À vingt ans, le sublime semble l’ordinaire de la vie.

— « Mon petit frère, ma petite sœur, » dit Huguette avec une grâce malicieuse, « je vous quitte à regret. Tâchez de me faire tout à l’heure une place dans vos pensées et dans vos confidences. »

Elle embrassa Germaine.

— « Tu me trouveras sous la véranda. Je vais faire ma lecture d’allemand avec Mlle Bjorklund. »

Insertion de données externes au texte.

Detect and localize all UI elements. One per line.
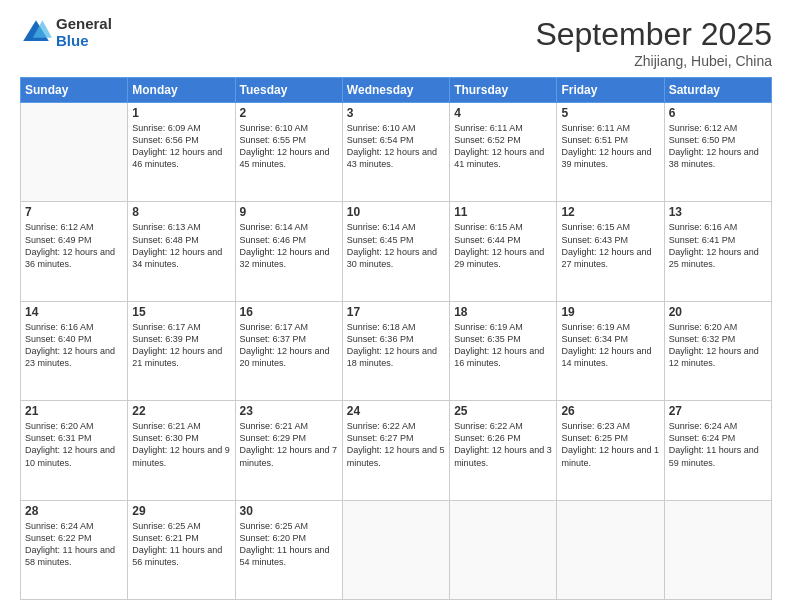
day-number: 2 [240,106,338,120]
day-info: Sunrise: 6:18 AM Sunset: 6:36 PM Dayligh… [347,321,445,370]
day-info: Sunrise: 6:20 AM Sunset: 6:32 PM Dayligh… [669,321,767,370]
day-number: 11 [454,205,552,219]
day-number: 28 [25,504,123,518]
calendar-cell: 23Sunrise: 6:21 AM Sunset: 6:29 PM Dayli… [235,401,342,500]
day-info: Sunrise: 6:13 AM Sunset: 6:48 PM Dayligh… [132,221,230,270]
calendar-cell: 12Sunrise: 6:15 AM Sunset: 6:43 PM Dayli… [557,202,664,301]
day-info: Sunrise: 6:24 AM Sunset: 6:22 PM Dayligh… [25,520,123,569]
day-number: 10 [347,205,445,219]
calendar-cell [557,500,664,599]
day-number: 29 [132,504,230,518]
day-info: Sunrise: 6:17 AM Sunset: 6:37 PM Dayligh… [240,321,338,370]
logo: General Blue [20,16,112,49]
calendar-cell: 10Sunrise: 6:14 AM Sunset: 6:45 PM Dayli… [342,202,449,301]
day-info: Sunrise: 6:09 AM Sunset: 6:56 PM Dayligh… [132,122,230,171]
day-info: Sunrise: 6:11 AM Sunset: 6:52 PM Dayligh… [454,122,552,171]
calendar-cell: 28Sunrise: 6:24 AM Sunset: 6:22 PM Dayli… [21,500,128,599]
day-info: Sunrise: 6:15 AM Sunset: 6:44 PM Dayligh… [454,221,552,270]
day-info: Sunrise: 6:15 AM Sunset: 6:43 PM Dayligh… [561,221,659,270]
calendar-cell: 29Sunrise: 6:25 AM Sunset: 6:21 PM Dayli… [128,500,235,599]
day-number: 13 [669,205,767,219]
day-info: Sunrise: 6:16 AM Sunset: 6:41 PM Dayligh… [669,221,767,270]
day-number: 6 [669,106,767,120]
calendar-cell [450,500,557,599]
day-number: 17 [347,305,445,319]
calendar-cell: 2Sunrise: 6:10 AM Sunset: 6:55 PM Daylig… [235,103,342,202]
day-number: 7 [25,205,123,219]
calendar-cell: 1Sunrise: 6:09 AM Sunset: 6:56 PM Daylig… [128,103,235,202]
calendar-cell: 14Sunrise: 6:16 AM Sunset: 6:40 PM Dayli… [21,301,128,400]
calendar-cell: 18Sunrise: 6:19 AM Sunset: 6:35 PM Dayli… [450,301,557,400]
day-info: Sunrise: 6:14 AM Sunset: 6:46 PM Dayligh… [240,221,338,270]
calendar-week-row: 14Sunrise: 6:16 AM Sunset: 6:40 PM Dayli… [21,301,772,400]
day-info: Sunrise: 6:24 AM Sunset: 6:24 PM Dayligh… [669,420,767,469]
day-number: 26 [561,404,659,418]
calendar-header-saturday: Saturday [664,78,771,103]
day-number: 23 [240,404,338,418]
day-number: 9 [240,205,338,219]
calendar-cell: 7Sunrise: 6:12 AM Sunset: 6:49 PM Daylig… [21,202,128,301]
calendar-table: SundayMondayTuesdayWednesdayThursdayFrid… [20,77,772,600]
calendar-cell: 30Sunrise: 6:25 AM Sunset: 6:20 PM Dayli… [235,500,342,599]
day-number: 21 [25,404,123,418]
day-info: Sunrise: 6:21 AM Sunset: 6:30 PM Dayligh… [132,420,230,469]
calendar-cell [664,500,771,599]
logo-general-text: General [56,16,112,33]
day-info: Sunrise: 6:10 AM Sunset: 6:55 PM Dayligh… [240,122,338,171]
calendar-week-row: 28Sunrise: 6:24 AM Sunset: 6:22 PM Dayli… [21,500,772,599]
day-number: 30 [240,504,338,518]
calendar-cell: 8Sunrise: 6:13 AM Sunset: 6:48 PM Daylig… [128,202,235,301]
day-info: Sunrise: 6:17 AM Sunset: 6:39 PM Dayligh… [132,321,230,370]
calendar-cell: 11Sunrise: 6:15 AM Sunset: 6:44 PM Dayli… [450,202,557,301]
day-number: 1 [132,106,230,120]
day-info: Sunrise: 6:23 AM Sunset: 6:25 PM Dayligh… [561,420,659,469]
calendar-header-row: SundayMondayTuesdayWednesdayThursdayFrid… [21,78,772,103]
day-number: 15 [132,305,230,319]
day-number: 14 [25,305,123,319]
calendar-header-tuesday: Tuesday [235,78,342,103]
calendar-cell: 19Sunrise: 6:19 AM Sunset: 6:34 PM Dayli… [557,301,664,400]
calendar-header-wednesday: Wednesday [342,78,449,103]
calendar-cell: 16Sunrise: 6:17 AM Sunset: 6:37 PM Dayli… [235,301,342,400]
day-info: Sunrise: 6:19 AM Sunset: 6:34 PM Dayligh… [561,321,659,370]
calendar-cell: 25Sunrise: 6:22 AM Sunset: 6:26 PM Dayli… [450,401,557,500]
title-area: September 2025 Zhijiang, Hubei, China [535,16,772,69]
calendar-cell: 15Sunrise: 6:17 AM Sunset: 6:39 PM Dayli… [128,301,235,400]
day-number: 25 [454,404,552,418]
logo-icon [20,17,52,49]
logo-text: General Blue [56,16,112,49]
calendar-week-row: 21Sunrise: 6:20 AM Sunset: 6:31 PM Dayli… [21,401,772,500]
day-info: Sunrise: 6:12 AM Sunset: 6:50 PM Dayligh… [669,122,767,171]
calendar-cell: 22Sunrise: 6:21 AM Sunset: 6:30 PM Dayli… [128,401,235,500]
day-info: Sunrise: 6:22 AM Sunset: 6:26 PM Dayligh… [454,420,552,469]
day-info: Sunrise: 6:21 AM Sunset: 6:29 PM Dayligh… [240,420,338,469]
day-info: Sunrise: 6:16 AM Sunset: 6:40 PM Dayligh… [25,321,123,370]
day-info: Sunrise: 6:14 AM Sunset: 6:45 PM Dayligh… [347,221,445,270]
day-number: 19 [561,305,659,319]
day-info: Sunrise: 6:20 AM Sunset: 6:31 PM Dayligh… [25,420,123,469]
day-info: Sunrise: 6:22 AM Sunset: 6:27 PM Dayligh… [347,420,445,469]
calendar-cell: 3Sunrise: 6:10 AM Sunset: 6:54 PM Daylig… [342,103,449,202]
day-info: Sunrise: 6:19 AM Sunset: 6:35 PM Dayligh… [454,321,552,370]
day-number: 24 [347,404,445,418]
calendar-week-row: 7Sunrise: 6:12 AM Sunset: 6:49 PM Daylig… [21,202,772,301]
day-number: 22 [132,404,230,418]
calendar-cell: 17Sunrise: 6:18 AM Sunset: 6:36 PM Dayli… [342,301,449,400]
month-title: September 2025 [535,16,772,53]
calendar-cell: 27Sunrise: 6:24 AM Sunset: 6:24 PM Dayli… [664,401,771,500]
day-number: 18 [454,305,552,319]
calendar-cell: 13Sunrise: 6:16 AM Sunset: 6:41 PM Dayli… [664,202,771,301]
day-number: 20 [669,305,767,319]
page: General Blue September 2025 Zhijiang, Hu… [0,0,792,612]
day-number: 5 [561,106,659,120]
header: General Blue September 2025 Zhijiang, Hu… [20,16,772,69]
calendar-cell: 4Sunrise: 6:11 AM Sunset: 6:52 PM Daylig… [450,103,557,202]
day-info: Sunrise: 6:11 AM Sunset: 6:51 PM Dayligh… [561,122,659,171]
logo-blue-text: Blue [56,33,112,50]
calendar-cell [21,103,128,202]
day-number: 8 [132,205,230,219]
calendar-cell: 9Sunrise: 6:14 AM Sunset: 6:46 PM Daylig… [235,202,342,301]
calendar-cell: 6Sunrise: 6:12 AM Sunset: 6:50 PM Daylig… [664,103,771,202]
day-number: 4 [454,106,552,120]
calendar-cell: 21Sunrise: 6:20 AM Sunset: 6:31 PM Dayli… [21,401,128,500]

Quelques secondes après, René se tenait assis, à côté de Germaine, sur le banc de pierre circulaire, — ce banc un peu verdi par des végétations minuscules, et qu’enfermait la verdure épaisse des thuyas taillés en muraille. Coin de rêve et d’amour, où flottaient les ombres légères d’anciens aveux et de baisers défunts.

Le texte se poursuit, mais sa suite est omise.